Lessons from a Power-Grid Apocalypse
It happened two weeks ago in the late afternoon. An unprecedented power outage led to a historic blackout that left almost 7 million people without electricity. From Mexico to southern Orange County, people were stranded in office buildings and trapped in elevators. Retail shoppers plunged into darkness. Loss of computer and security systems grounded planes at the airport. It was controlled chaos.
Born and raised in Connecticut, I was very familiar with blackouts, be it hurricanes or snow and ice storms. But I’ve been in California for over 30 years and no longer dealing with this as a carefree kid. When the power went out I was in the midst of a coaching call with a Doctor. The phone went silent. My computer was dead. I thought, “Who’s going to fix this problem? After all, I have work to do!”
When I learned the extensiveness of the power outage, my worries shifted. How was I going to print the remaining materials I needed for my leadership training the next day? What would I do with the food in my refrigerator? How will the traffic be without stop lights? As a child I would have relished the news that schools were cancelled for the next day. But as an adult, I was frustrated and annoyed…and very unsettled by the loss of ties to the outside world just days before the 10th anniversary of the Sept. 11 attacks on the World Trade Center and the Pentagon. In the absence of media, fears were rampant about whether this might be a terrorist attack.
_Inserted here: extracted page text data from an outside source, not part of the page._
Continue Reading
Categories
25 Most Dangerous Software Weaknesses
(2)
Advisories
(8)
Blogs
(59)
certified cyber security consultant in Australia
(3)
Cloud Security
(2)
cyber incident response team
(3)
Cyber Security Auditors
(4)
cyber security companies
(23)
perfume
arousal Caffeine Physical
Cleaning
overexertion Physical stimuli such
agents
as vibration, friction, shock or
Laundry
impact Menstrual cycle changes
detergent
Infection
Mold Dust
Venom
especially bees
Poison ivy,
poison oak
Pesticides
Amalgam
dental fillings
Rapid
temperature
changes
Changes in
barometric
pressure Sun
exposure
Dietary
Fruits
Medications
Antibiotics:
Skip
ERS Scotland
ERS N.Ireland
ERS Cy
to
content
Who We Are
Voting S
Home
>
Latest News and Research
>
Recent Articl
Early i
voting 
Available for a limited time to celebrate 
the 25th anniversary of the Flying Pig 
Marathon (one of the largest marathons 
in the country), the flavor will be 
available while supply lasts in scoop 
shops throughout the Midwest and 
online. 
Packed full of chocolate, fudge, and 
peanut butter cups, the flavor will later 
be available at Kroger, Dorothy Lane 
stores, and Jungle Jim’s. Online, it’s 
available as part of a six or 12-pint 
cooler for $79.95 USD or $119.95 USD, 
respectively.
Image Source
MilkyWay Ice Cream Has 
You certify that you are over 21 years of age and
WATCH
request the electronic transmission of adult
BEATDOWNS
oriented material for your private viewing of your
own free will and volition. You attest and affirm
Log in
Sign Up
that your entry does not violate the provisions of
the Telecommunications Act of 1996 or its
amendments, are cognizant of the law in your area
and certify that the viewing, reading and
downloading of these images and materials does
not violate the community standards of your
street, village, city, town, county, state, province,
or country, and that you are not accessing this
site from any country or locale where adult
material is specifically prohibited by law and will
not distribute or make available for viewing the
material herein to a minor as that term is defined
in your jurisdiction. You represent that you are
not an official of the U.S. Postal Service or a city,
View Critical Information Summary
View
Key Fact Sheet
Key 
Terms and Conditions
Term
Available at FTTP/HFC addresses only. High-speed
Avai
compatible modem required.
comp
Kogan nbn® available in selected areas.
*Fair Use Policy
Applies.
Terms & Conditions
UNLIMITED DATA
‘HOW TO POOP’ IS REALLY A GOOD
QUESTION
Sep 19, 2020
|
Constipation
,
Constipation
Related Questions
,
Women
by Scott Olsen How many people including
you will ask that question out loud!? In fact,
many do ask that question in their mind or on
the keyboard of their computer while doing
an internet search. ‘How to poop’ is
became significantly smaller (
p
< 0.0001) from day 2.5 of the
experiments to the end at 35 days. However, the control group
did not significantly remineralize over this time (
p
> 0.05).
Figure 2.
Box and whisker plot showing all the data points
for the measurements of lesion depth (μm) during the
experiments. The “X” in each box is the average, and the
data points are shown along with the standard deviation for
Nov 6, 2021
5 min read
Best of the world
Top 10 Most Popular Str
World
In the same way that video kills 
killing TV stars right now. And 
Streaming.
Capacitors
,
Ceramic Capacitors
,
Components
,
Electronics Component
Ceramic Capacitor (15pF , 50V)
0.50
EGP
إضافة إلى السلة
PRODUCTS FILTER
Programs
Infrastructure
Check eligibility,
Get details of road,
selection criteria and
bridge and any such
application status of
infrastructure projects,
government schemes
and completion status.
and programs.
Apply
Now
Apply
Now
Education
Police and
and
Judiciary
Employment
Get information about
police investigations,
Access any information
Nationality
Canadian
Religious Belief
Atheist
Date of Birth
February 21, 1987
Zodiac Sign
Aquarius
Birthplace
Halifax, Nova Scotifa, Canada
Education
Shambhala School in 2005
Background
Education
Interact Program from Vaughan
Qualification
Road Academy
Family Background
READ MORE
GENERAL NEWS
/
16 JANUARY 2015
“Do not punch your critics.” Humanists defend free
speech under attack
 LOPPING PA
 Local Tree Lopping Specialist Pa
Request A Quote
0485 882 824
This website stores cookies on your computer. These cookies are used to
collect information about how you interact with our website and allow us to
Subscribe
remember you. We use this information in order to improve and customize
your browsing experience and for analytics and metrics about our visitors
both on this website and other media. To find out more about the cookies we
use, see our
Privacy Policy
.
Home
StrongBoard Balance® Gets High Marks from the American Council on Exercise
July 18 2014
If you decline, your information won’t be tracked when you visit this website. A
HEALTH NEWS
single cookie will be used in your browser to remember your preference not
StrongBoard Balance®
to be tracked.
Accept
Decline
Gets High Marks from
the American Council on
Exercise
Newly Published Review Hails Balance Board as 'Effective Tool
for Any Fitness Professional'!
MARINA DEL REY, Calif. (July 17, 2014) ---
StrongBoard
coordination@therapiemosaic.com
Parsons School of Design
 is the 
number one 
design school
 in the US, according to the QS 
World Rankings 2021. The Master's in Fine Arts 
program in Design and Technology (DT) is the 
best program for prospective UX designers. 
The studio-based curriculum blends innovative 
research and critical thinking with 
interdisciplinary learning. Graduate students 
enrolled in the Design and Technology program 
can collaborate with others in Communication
But jitters gave way to a calm and even festive mood. People in my community lingered outside on a balmy evening. We caught up on one another’s lives. After concocting a make-shift oven in our BBQ, we warmed up a casserole that one neighbor had made earlier in the day. We enjoyed dinner and wine by candlelight on an outdoor patio table. The night passed too quickly before we used flashlights to find our way home. As we listened to the battery-powered radio for updates, I realized that there was nothing competing for our attention and we were truly ‘in the present’...and how rare that is in this age of technology. How easy and common it is to get distracted from the people and things that mean the most to us. This inconvenience was truly a reality check. An evening without power had some sweet advantages. We sat around and talked instead of zoning out in front of the TV. Soulful bonding, quiet walks down the streets, reconnecting with family and friends. In the positivity of spirit, differences melted away.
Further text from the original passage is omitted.